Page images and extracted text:
************

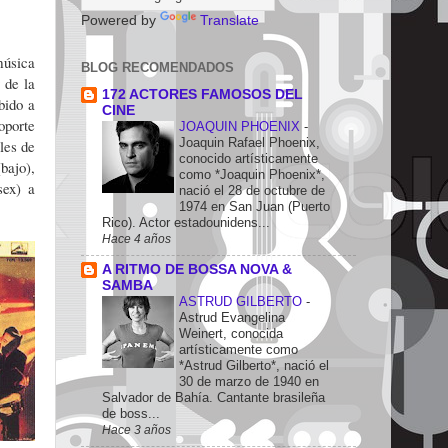
Powered by
Translate
música
BLOG RECOMENDADOS
 de la
172 ACTORES FAMOSOS DEL
bido a
CINE
oporte
JOAQUIN PHOENIX
-
Joaquin Rafael Phoenix,
les de
conocido artísticamente
bajo),
como *Joaquin Phoenix*,
sex) a
nació el 28 de octubre de
1974 en San Juan (Puerto
Rico). Actor estadounidens...
Hace 4 años
A RITMO DE BOSSA NOVA &
SAMBA
ASTRUD GILBERTO
-
Astrud Evangelina
Weinert, conocida
artísticamente como
*Astrud Gilberto*, nació el
30 de marzo de 1940 en
Salvador de Bahía. Cantante brasileña
de boss...
Hace 3 años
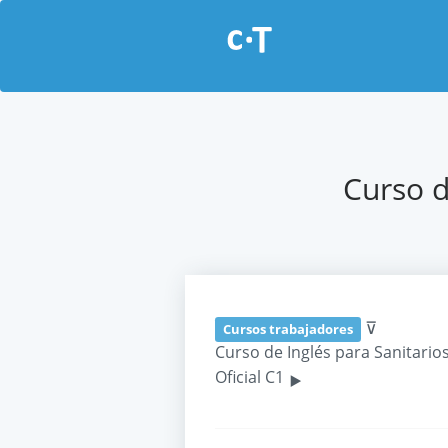
Curso d
⊽
Cursos trabajadores
Curso de Inglés para Sanitarios
‣
Oficial C1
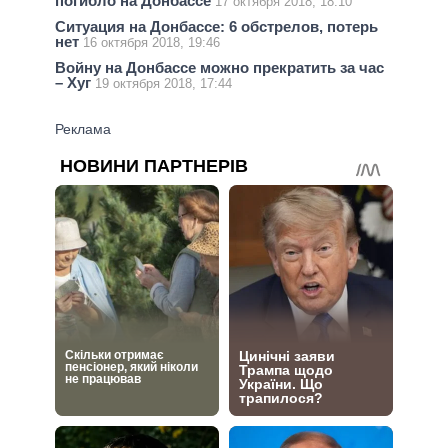
погибло на Донбассе
17 октября 2018, 18:10
Ситуация на Донбассе: 6 обстрелов, потерь
нет
16 октября 2018, 19:46
Войну на Донбассе можно прекратить за час
– Хуг
19 октября 2018, 17:44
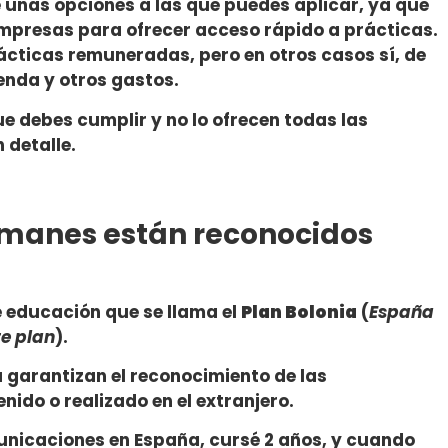
e unas opciones a las que puedes aplicar, ya que
mpresas para ofrecer acceso rápido a prácticas.
prácticas remuneradas, pero en otros casos sí, de
enda y otros gastos.
ue debes cumplir y no lo ofrecen todas las
 detalle.
alemanes están reconocidos
 educación que se llama el
Plan Bolonia
(
España
te plan
).
a garantizan el reconocimiento de las
nido o realizado en el extranjero.
municaciones en España, cursé 2 años, y cuando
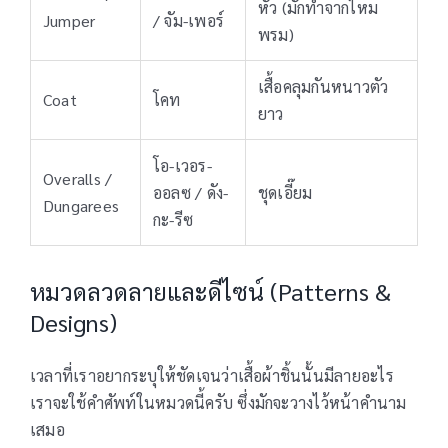
หัว (มักทำจากไหม
Jumper
/ จัม-เพอร์
พรม)
เสื้อคลุมกันหนาวตัว
Coat
โคท
ยาว
โอ-เวอร-
Overalls /
ออลซ / ดัง-
ชุดเอี๊ยม
Dungarees
กะ-รีซ
หมวดลวดลายและดีไซน์ (Patterns &
Designs)
เวลาที่เราอยากระบุให้ชัดเจนว่าเสื้อผ้าชิ้นนั้นมีลายอะไร
เราจะใช้คำศัพท์ในหมวดนี้ครับ ซึ่งมักจะวางไว้หน้าคำนาม
เสมอ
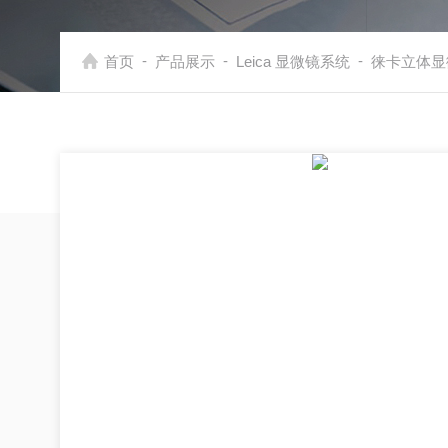
-
-
-
首页
产品展示
Leica 显微镜系统
徕卡立体显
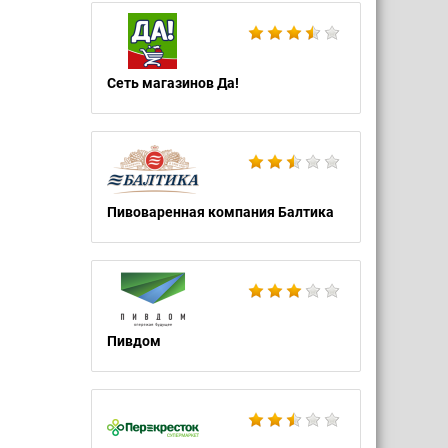
Сеть магазинов Да!
Пивоваренная компания Балтика
Пивдом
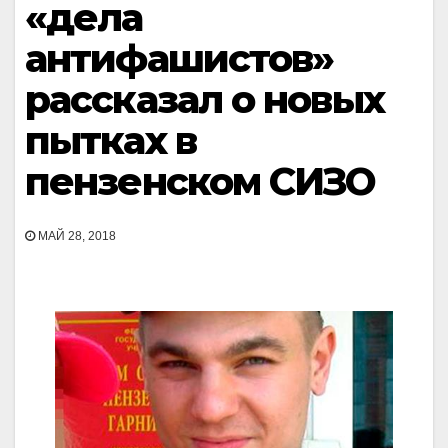
«дела
антифашистов»
рассказал о новых
пытках в
пензенском СИЗО
МАЙ 28, 2018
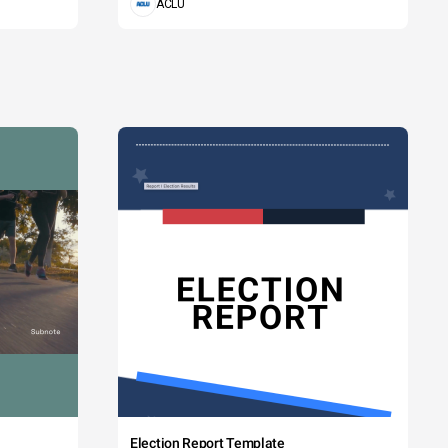
ACLU
Election Report Template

************

The line holding "30 de marzo de 1940 en" starts the copy and the line holding "alemanes están reconocidos" ends it. Repeat those two lines above and all between them exactly, leaving out pictures.

Written response:
30 de marzo de 1940 en
Salvador de Bahía. Cantante brasileña
de boss...
Hace 3 años
Curso d
⊽
Cursos trabajadores
Curso de Inglés para Sanitarios
‣
Oficial C1
погибло на Донбассе
17 октября 2018, 18:10
Ситуация на Донбассе: 6 обстрелов, потерь
нет
16 октября 2018, 19:46
Войну на Донбассе можно прекратить за час
– Хуг
19 октября 2018, 17:44
e unas opciones a las que puedes aplicar, ya que
mpresas para ofrecer acceso rápido a prácticas.
prácticas remuneradas, pero en otros casos sí, de
enda y otros gastos.
ue debes cumplir y no lo ofrecen todas las
 detalle.
alemanes están reconocidos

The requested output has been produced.